The HHS order to the FDA arrived with a reference to two executive orders from the Trump administration, but the notice also stated that developers of LDTs could voluntarily file for an EUA or a conventional premarket review. One of the more significant drawbacks described in the rescission order was that any LDTs that did not go through the FDA would not enjoy immunity from litigation under the Public Readiness and Emergency Preparedness (PREP) Act. At the time of the HHS announcement, however, there was no signal from the FDA that it would refuse to review LDT filings under the EUA program.

The FAQ page for testing stated, “we are currently in a different phase of the pandemic with respect to tests than we were previously, where many COVID-19 tests are now authorized to be run in labs.” The update states that the agency is prioritizing review of EUA requests for considerations such as public health need and availability of the product.

Among the priorities cited by the FDA are testing that would increase accessibility, such as point-of-care tests and home collection test kits, and tests that consume relatively few supplies. The statement said the FDA was declining to review EUA requests for LDTs “at this time,” suggesting the policy can be reversed if circumstances dictate.

Three members of the House of Representatives took the news as a negative, casting the FDA’s decision as “a grave mistake” that was prompted by officials at HHS. The letter described the change as reckless and as increasing the risk of false negative test results. Another concern voiced by Reps. Anna Eshoo (D-Calif.), Frank Pallone (D-N.J.) and Diana DeGette (D-Colo.) was the abruptness of the announcement, which did not allow the FDA to make changes to previously posted policy announcements.

The American Clinical Laboratory Association (ACLA) provided a brief Oct. 7 statement, making the argument that many of the LDTs that have been granted EUAs are known for reducing the reliance on supplies and for increasing testing capacity.

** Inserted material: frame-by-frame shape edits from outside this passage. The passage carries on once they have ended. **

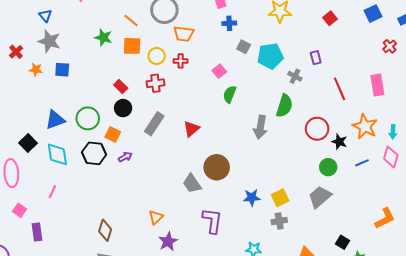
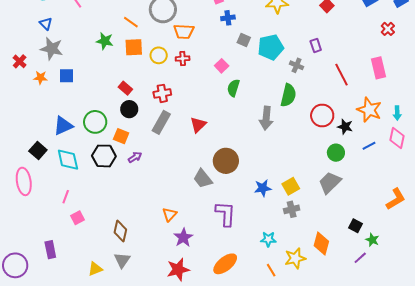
red cross: (155, 83) -> (162, 93), moved
pink square: (19, 210) -> (77, 218), moved, turned 32
purple rectangle: (37, 232) -> (50, 250), moved

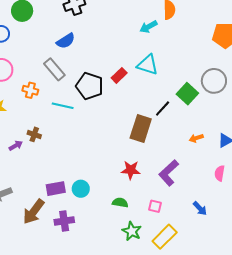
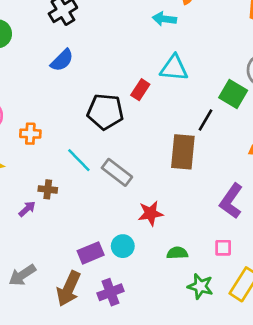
cyan arrow: (148, 27) -> (164, 19), turned 48
gray rectangle: (54, 69) -> (117, 172), moved
cyan line: (63, 106) -> (79, 160), moved, turned 45
red star: (131, 170) -> (151, 213), moved

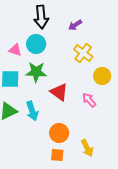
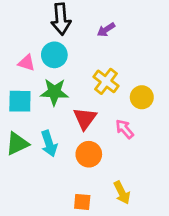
yellow cross: (83, 53) -> (106, 81), moved
red triangle: (59, 92) -> (85, 118), turned 30
orange circle: (59, 133) -> (89, 154), moved

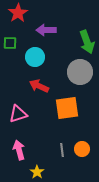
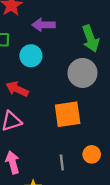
red arrow: (39, 86) -> (17, 89), moved
orange circle: (82, 149) -> (92, 154), moved

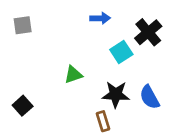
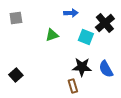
cyan square: (121, 52) -> (86, 37), turned -35
green triangle: (73, 75) -> (52, 35), moved

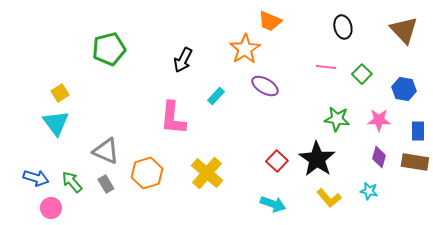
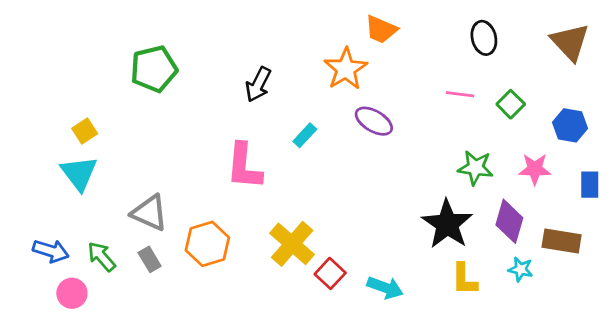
purple diamond: (379, 157) -> (509, 221), moved, size x1.4
red square: (277, 161) -> (330, 273), moved
brown rectangle: (415, 162) -> (562, 241), moved
yellow L-shape: (329, 198) -> (464, 279), turned 40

ACLA President Julie Khani said these “are exactly the kinds of tests the FDA has stated it wants to prioritize,” adding that the FDA should continue to review LDTs under the EUA program. Khani also said the announcement “creates unnecessary confusion.”

CMS Cracking Down on CLIA Certification

Two days after the FDA announced its change in policy for LDTs, the Centers for Medicare & Medicaid Services announced it is targeting clinical laboratories that have lapsed certifications or are conducting tests not included in their certifications. The agency directed these labs to immediately cease any violative testing, although no enforcement action was spelled out in the statement.

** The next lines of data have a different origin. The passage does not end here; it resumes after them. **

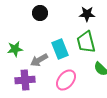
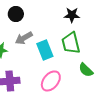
black circle: (40, 13) -> (16, 14), moved
gray arrow: (39, 60) -> (24, 38), moved

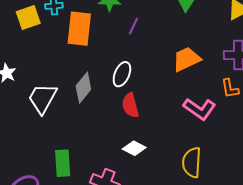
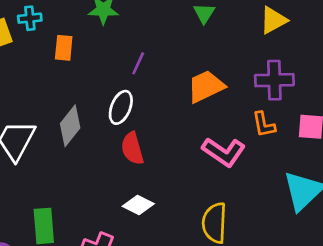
purple line: (133, 26) -> (138, 63), moved
orange rectangle: (79, 29) -> (64, 48), size x0.6

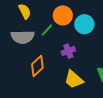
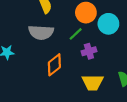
green line: (47, 30) -> (76, 34), moved
yellow trapezoid: (74, 80) -> (92, 82), turned -45

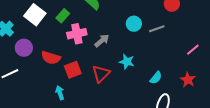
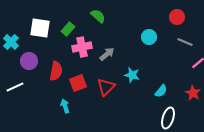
white square: (35, 15) -> (40, 28), turned -30
cyan circle: (134, 24) -> (149, 37), moved
gray line: (157, 29) -> (185, 42), moved, turned 42
red semicircle: (51, 58) -> (56, 71), turned -96

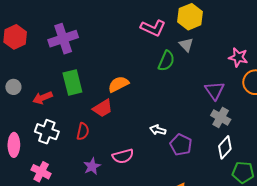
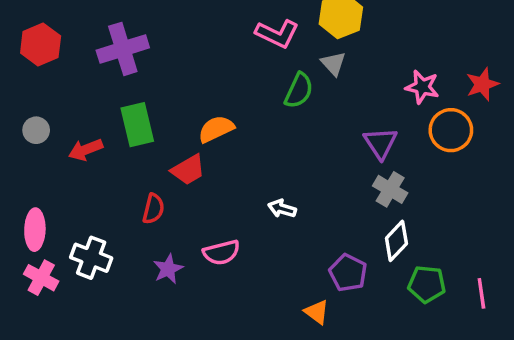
white cross: (47, 132) -> (91, 258), moved
purple pentagon: (181, 145) -> (348, 273), moved
pink cross: (41, 172) -> (41, 278), moved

The CMS said it has issued 171 cease and desist letters to labs since Aug. 12, 66% of which were for labs that were conducting tests that fell outside their certifications under the Clinical Laboratory Improvement Amendments (CLIA) Act. The other 34% were conducting tests with no CLIA certification at all, and recipients of the CMS letters were required to certify that they had desisted from the violative testing activity. The agency indicated that it had offered labs an expedited review process early in the COVID-19 pandemic, but said there is concern that these labs’ operations could lead to errant tests that would worsen the pandemic. However, the letters were sent with instructions on how to amend the oversights, assuming the recipient lab is interested in resuming the violative testing protocols.

FDA Revisits Intended Use Rule

The FDA’s policy for determining a manufacturer’s intended use has strained relations between the agency and industry in the past, but the agency said in a press release that the latest version clarifies that simple knowledge of off-label use does not suffice to infer intended use. The press release highlights this as a significant change despite that essentially the same language appears in the version of the rule published five years ago.

A previous version of the intended use rule was released in September 2015, and led with a discussion of the agency’s regulation of tobacco, only belatedly discussing pharmaceutical products and medical devices. The 2015 edition states that the FDA can consider any objective evidence to determine intended use, including direct and circumstantial evidence.

The text of the 2015 rule states that circumstantial evidence is often sufficient to determine a manufacturer’s intent even in the absence of express claims about off-label use. However, this portion of the 2015 rule states also that the agency would not infer intention “based solely on the firm’s knowledge” of off-label use.

Interestingly, the agency’s press release for the Sept. 22, 2020, rule states that a firm’s knowledge of an unapproved use of a medical device or pharmaceutical, “standing alone, is not sufficient to establish the product’s intended use.” The FDA said this update should provide a greater degree of certainty and predictability for regulated industry.

The statement contends that the new rule does not reflect a change in the agency’s policies, but is intended to reemphasize the FDA’s long-standing approach to the question. The preamble to this latest version provides some examples of evidence that would not be deemed adequate to infer the manufacturer’s intent. The new rule would replace the version issued in 2017, which carried its own controversies.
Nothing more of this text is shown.